OCaml Weekly News

Hello

Here is the latest OCaml Weekly News, for the week of July 15 to 22, 2014.

proposal for finding, loading and composing ppx preprocessors
Existential row types
Immutable strings
Article on why they use Ocaml: "Why We Use OCaml | Esper Tech Blog"
Lablqt 0.3 is out
A proposal of a standard support for Unicode string
Other OCaml News

proposal for finding, loading and composing ppx preprocessors

Archive: https://sympa.inria.fr/sympa/arc/caml-list/2014-07/msg00059.html

Continuing this thread from last week, Benjamin Canou replied to Alain Frisch:

> This topic of how to specify which ppx processors to run, and
> avoiding multiple processes, is indeed still largely opened.
>
> I don't see what's the benefit of restricting the processors to
> subtrees.  It's easy enough for each processor to traverse extension
> nodes it doesn't support (this is the behavior of the default
> mapper). And I don't think it's a good idea to introduce
> a composition model different from the successive application of
> different processors on the entire tree. I.e. function composition,
> which is quite well understood and easy to reason about.  In
> particular, you only need to understand the behavior of each
> processor to predict what the composition will do, not exactly how
> each processor is implemented (and which state it carries across the
> tree, internally).

My belief is that there is room for a less ambitious, plug-in based
(statically or dynamically linked) annotation mechanism, on top of
PPX. For instance, if we consider the current use of camlp4, we can
assume that most ppxs will probably just define some annotation on
some specific kind of AST node in order to rewrite them and / or
insert auxiliary code, without carrying so much state. Having a common
mechanism for registering such common simple tasks and assigning to
names to them could be useful, without breaking the model.

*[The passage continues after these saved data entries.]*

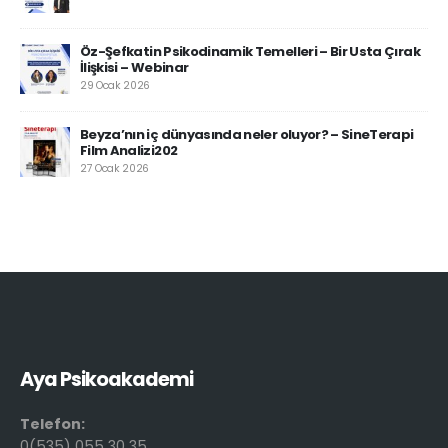
Öz-Şefkatin Psikodinamik Temelleri – Bir Usta Çırak
İlişkisi – Webinar
29 Ocak 2026
Beyza’nın iç dünyasında neler oluyor? – SineTerapi
Film Analizi202
27 Ocak 2026
Aya Psikoakademi
Telefon:
0(535) 055 30 35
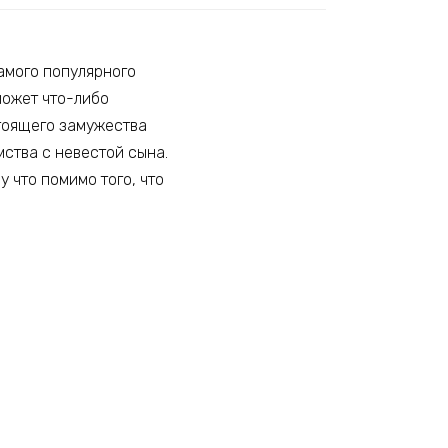
амого популярного
может что-либо
стоящего замужества
мства с невестой сына.
у что помимо того, что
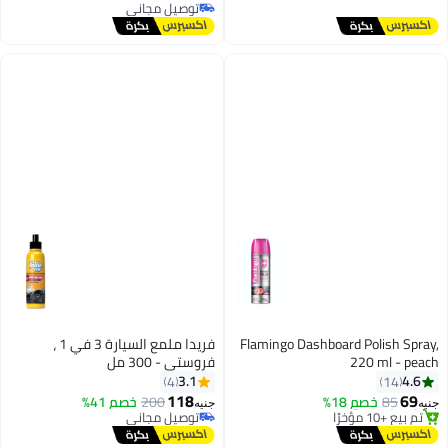
ي
توصيل مجاني
توصيل مجاني
Flamingo Dashboard 
فريدا ملمع السيارة 3 في 1 ،
2
فروستي - 300 مل
3.1
4
ي
118
18%
200
خصم 41%
جنيه
توصيل مجاني
توصيل مجاني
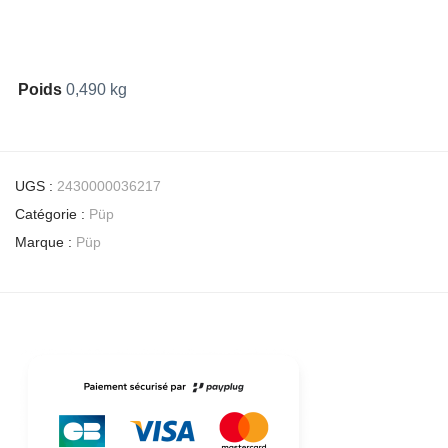
Poids
0,490 kg
UGS :
2430000036217
Catégorie :
Püp
Marque :
Püp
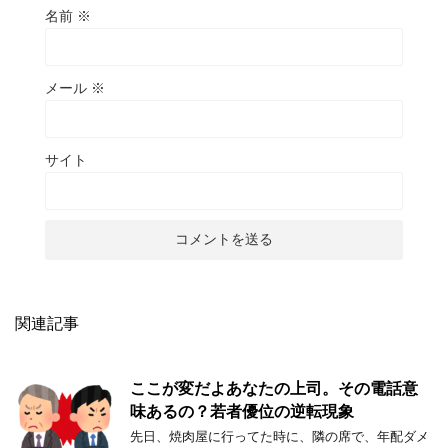
名前
※
メール
※
サイト
関連記事
ここが変だよあなたの上司。その電話意
味あるの？若者優位の逆転現象
先日、焼肉屋に行ってた時に、隣の席で、年配ダメ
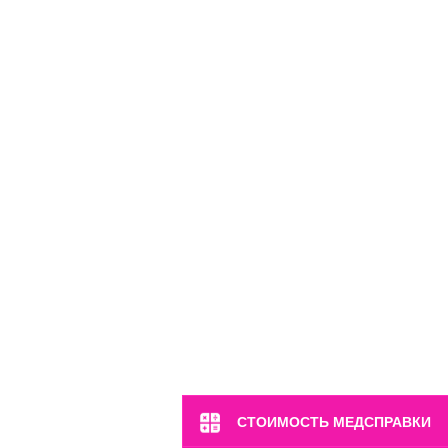
м. Полянка
ул. Большая Якиманка, 17
Пн-Вс: 8:00-22:00
8 (499) 372-28-80
8 (995) 333-59-17
Перейти
СТОИМОСТЬ МЕДСПРАВКИ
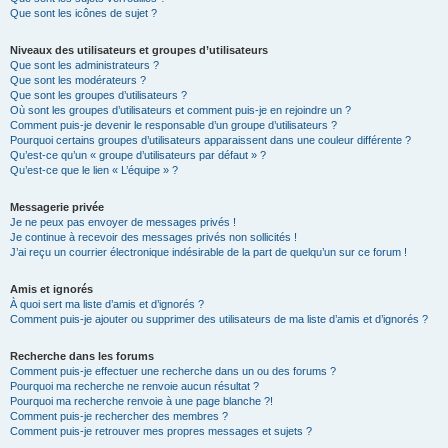
Que sont les icônes de sujet ?
Niveaux des utilisateurs et groupes d’utilisateurs
Que sont les administrateurs ?
Que sont les modérateurs ?
Que sont les groupes d’utilisateurs ?
Où sont les groupes d’utilisateurs et comment puis-je en rejoindre un ?
Comment puis-je devenir le responsable d’un groupe d’utilisateurs ?
Pourquoi certains groupes d’utilisateurs apparaissent dans une couleur différente ?
Qu’est-ce qu’un « groupe d’utilisateurs par défaut » ?
Qu’est-ce que le lien « L’équipe » ?
Messagerie privée
Je ne peux pas envoyer de messages privés !
Je continue à recevoir des messages privés non sollicités !
J’ai reçu un courrier électronique indésirable de la part de quelqu’un sur ce forum !
Amis et ignorés
À quoi sert ma liste d’amis et d’ignorés ?
Comment puis-je ajouter ou supprimer des utilisateurs de ma liste d’amis et d’ignorés ?
Recherche dans les forums
Comment puis-je effectuer une recherche dans un ou des forums ?
Pourquoi ma recherche ne renvoie aucun résultat ?
Pourquoi ma recherche renvoie à une page blanche ?!
Comment puis-je rechercher des membres ?
Comment puis-je retrouver mes propres messages et sujets ?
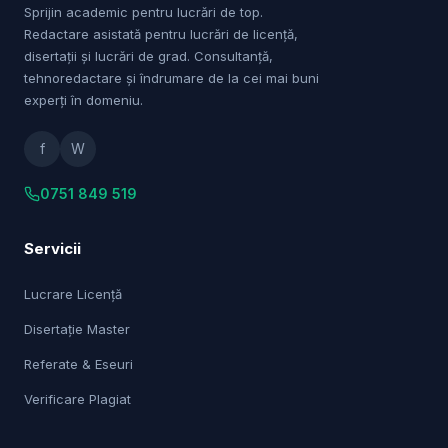
Sprijin academic pentru lucrări de top.
Redactare asistată pentru lucrări de licență,
disertații și lucrări de grad. Consultanță,
tehnoredactare și îndrumare de la cei mai buni
experți în domeniu.
f
W
0751 849 519
Servicii
Lucrare Licență
Disertație Master
Referate & Eseuri
Verificare Plagiat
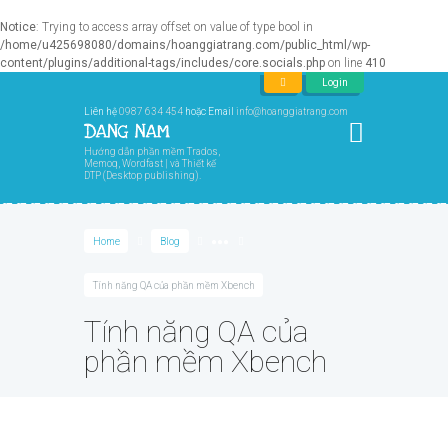
Notice
: Trying to access array offset on value of type bool in
/home/u425698080/domains/hoanggiatrang.com/public_html/wp-
content/plugins/additional-tags/includes/core.socials.php
on line
410
Login
Liên hệ
0987 634 454
hoặc Email
info@hoanggiatrang.com
Hướng dẫn phần mềm Trados,
Memoq, Wordfast | và Thiết kế
DTP (Desktop publishing).
Home
Blog
●●●
Tính năng QA của phần mềm Xbench
Tính năng QA của
phần mềm Xbench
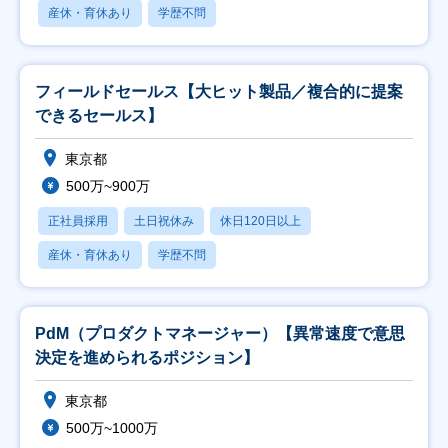
産休・育休あり
学歴不問
フィールドセールス【大ヒット製品／複合的に提案
できるセールス】
東京都
500万~900万
正社員採用
土日祝休み
休日120日以上
産休・育休あり
学歴不問
PdM（プロダクトマネージャー）【異常速度で意思
決定を進められるポジション】
東京都
500万~1000万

In practice, an annotation would simply be declared as an OCaml module
calling predefined specific registration functions. Such a module,
linked with a predefined main module would produce a stand alone ppx
binary processing only this annotation. However, it gives the
possibility to compose annotations more finely, without changing the
semantics. As I mentioned previously, It could limit the number of
tree rewrites, but it could have other advantages such as detecting
annotation name clashes.

We launched this thread because we thought that such a mechanism has
more chances to be adopted if previously discussed and understood by
build systems, but perhaps the best solution is that we propose such
a ppx helper and then wait and see.

>
> With ocamlfind 1.5, requiring a package when compiling a file adds
> the required -ppx flags in addition to the -I flags.  If we want to
> avoid multiple process, one could create a meta ppx driver which
> dynamically loads and runs other drivers (specified as .cmxs files).
> To be able to use such as meta driver from ocamlfind, ocamlfind
> needs to know about how to build each ppx processor (i.e. which
> libraries should be invoked).  Dynamic linking might not be the best
> solution, though: it is not available on all platforms, and it
> requires all libraries on which ppx processor depend to provide
> a corresponding .cmxs.  The alternative is to have ocamlfind link
> a specific meta driver statically (using its knowledge of package
> dependencies) for each actual combination of ppx to be used, relying
> on an internal cache to avoid linking the same driver repeatedly, of
> course.  The next step is to create not ppx drivers (that
> incorporate multiple precessors), but compiler drivers (to avoid
> completely extra process creations and marshaling of the AST).  If
> this is encapsulated in ocamlfind (or a similar tool), this can
> still be used by any build system which currently relies on
> ocamlfind.
>
> Specifying ppx requirements in the source code is a different topic.
> It might be a good direction, but then I don't see why this should
> be restricted to ppx requirements and not -I flags. It would seem
> logical to specify package requirements, which would add both -I
> and -ppx flags (and maybe more).

I agree on this. Annotations give us the possibility to make OCaml
files more self content and build-system independent. I though see
a distinction between compiler directed pragmas and build-system
directed ones.

> Actually, it would have been more important to specify package
> requirements for Camlp4 processors, since this knowledge might be
> required by tools that are not under the control of your build
> system, such as your editor/IDE (to load the corresponding syntactic
> support). Since the concrete syntax doesn't change anymore with ppx
> processors, it seems less critical to specify them in the source
> code (I'd say, not more and not less than general package
> requirement).

Well, one of the use cases of extension nodes is to integrate external
notations into literals such as [%json{| ... |}]. I believe IDEs could
still use a little help to know how to format these, instead of
showing plain OCaml strings.

Alain Frisch then said:

> My belief is that there is room for a less ambitious, plug-in based
> (statically or dynamically linked) annotation mechanism, on top of PPX.
> For instance, if we consider the current use of camlp4, we can assume
> that most ppxs will probably just define some annotation on some
> specific kind of AST node in order to rewrite them and / or insert
> auxiliary code, without carrying so much state. Having a common
> mechanism for registering such common simple tasks and assigning to
> names to them could be useful, without breaking the model.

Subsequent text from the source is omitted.